A wave of distressed commercial real-estate debt is building across office, retail and some multifamily segments as higher interest rates collide with large volumes of loans maturing in 2026–2027, according to a Reuters analysis of the refinancing market. Analysts cited in the report estimate that hundreds of billions of dollars in CMBS and bank-held loans are entering refinancing windows where new debt is both more expensive and harder to secure, especially for older office properties with weak occupancy. The confluence of tighter credit conditions and rising borrowing costs is creating a slow-burn credit cycle that market participants expect will stretch well into the second half of the decade.
Special servicers report an uptick in transfers to watchlists and workouts, with more borrowers seeking maturity extensions, rate relief or deed-in-lieu resolutions to avoid outright default. The shift reflects the difficulty many property owners face in bridging the gap between legacy loan terms and today's underwriting standards. Lenders are increasingly requiring additional equity injections, higher debt-service-coverage ratios and stronger operating performance before agreeing to refinance existing debt. For properties that cannot meet those thresholds, the path forward often leads to restructuring negotiations or distressed-sale processes.
The story highlights regional banks' exposure to legacy CRE loans and notes that regulators are closely monitoring concentrations and underwriting standards. Smaller institutions with heavy office or retail allocations are under particular scrutiny as supervisors assess capital adequacy and loan-loss reserves. The combination of regulatory pressure and deteriorating collateral values is prompting some lenders to tighten credit boxes further, compounding refinancing challenges for borrowers who had relied on accommodative terms during the ultra-low-rate environment of the past decade.
Market participants describe the current environment as a slow-burn credit cycle, where rising cap rates, lower valuations and stricter lending terms are feeding a pipeline of distressed sales, recapitalisations and opportunistic debt strategies. Unlike the sharp, system-wide shocks of 2008, today's stress is concentrated in specific asset classes and geographies, unfolding gradually as individual loans mature and property performance deteriorates. That slow tempo gives both lenders and borrowers more time to negotiate outcomes but also prolongs uncertainty and delays the clearing of troubled assets from the market.
Office properties with weak occupancy are among the most vulnerable to the refinancing crunch. Older buildings lacking modern amenities or flex-space configurations face steep declines in rental income and occupancy, making it difficult to support existing debt loads at higher interest rates. Lenders are repricing these assets at wider cap rates, resulting in valuation haircuts that often exceed available equity cushions. In many cases, owners are electing to hand keys back to lenders rather than inject fresh capital into properties with uncertain long-term prospects.

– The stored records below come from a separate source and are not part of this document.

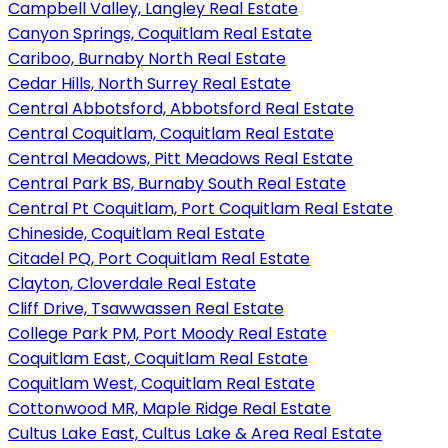
Campbell Valley, Langley Real Estate
Canyon Springs, Coquitlam Real Estate
Cariboo, Burnaby North Real Estate
Cedar Hills, North Surrey Real Estate
Central Abbotsford, Abbotsford Real Estate
Central Coquitlam, Coquitlam Real Estate
Central Meadows, Pitt Meadows Real Estate
Central Park BS, Burnaby South Real Estate
Central Pt Coquitlam, Port Coquitlam Real Estate
Chineside, Coquitlam Real Estate
Citadel PQ, Port Coquitlam Real Estate
Clayton, Cloverdale Real Estate
Cliff Drive, Tsawwassen Real Estate
College Park PM, Port Moody Real Estate
Coquitlam East, Coquitlam Real Estate
Coquitlam West, Coquitlam Real Estate
Cottonwood MR, Maple Ridge Real Estate
Cultus Lake East, Cultus Lake & Area Real Estate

Retail and certain multifamily segments are also experiencing refinancing pressure, though the dynamics vary by sub-sector and market. Neighbourhood shopping centres anchored by essential services have fared better than enclosed malls, while Class A multifamily in supply-constrained markets continues to attract capital. Class B and C multifamily properties in oversupplied sunbelt metros, however, face rising vacancies and operating-expense pressures that complicate refinancing conversations. Lenders are scrutinising rent rolls, concession levels and net operating income trends more closely than at any point in the last fifteen years.
The article notes that the maturity wall is particularly steep in 2026 and 2027, when large tranches of loans originated during the low-rate cycle come due. That concentration creates a bottleneck in the refinancing market, as lenders lack the capacity to underwrite and close the volume of requests in a compressed timeframe. Borrowers who waited until the eleventh hour to engage with lenders may find themselves with limited options and little negotiating leverage, especially if property performance has deteriorated since origination.

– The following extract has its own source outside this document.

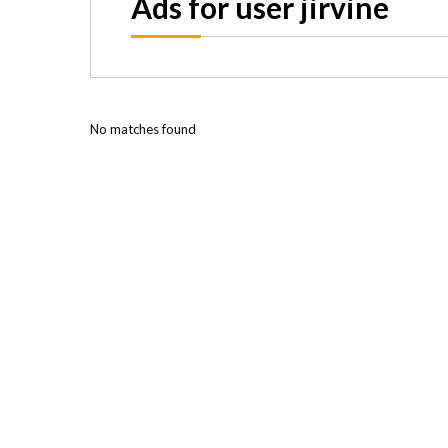
Ads for user jirvine
No matches found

Opportunistic debt funds and distressed-credit strategies are positioning to capitalise on the dislocation. Investors with dry powder are targeting rescue financing, discounted note purchases and structured preferred-equity deals that offer double-digit returns in exchange for taking on assets lenders no longer want to hold. The pipeline of such opportunities is expected to grow materially over the next eighteen months as more loans transfer to special servicing and borrowers exhaust conventional refinancing routes. For allocators with the patience and expertise to navigate workouts, the current environment presents a multi-year deployment window.
Regulatory oversight is intensifying in parallel with the credit cycle. Supervisors are conducting stress tests on banks' CRE portfolios and requiring institutions to demonstrate robust risk-management frameworks and adequate loss reserves. The focus on concentration risk is particularly acute for community and regional banks, where CRE exposures can exceed two hundred per cent of risk-based capital. Examiners are pushing banks to reduce concentrations, improve underwriting discipline and enhance monitoring of borrower financial health, all of which contribute to tighter credit availability for refinancing borrowers.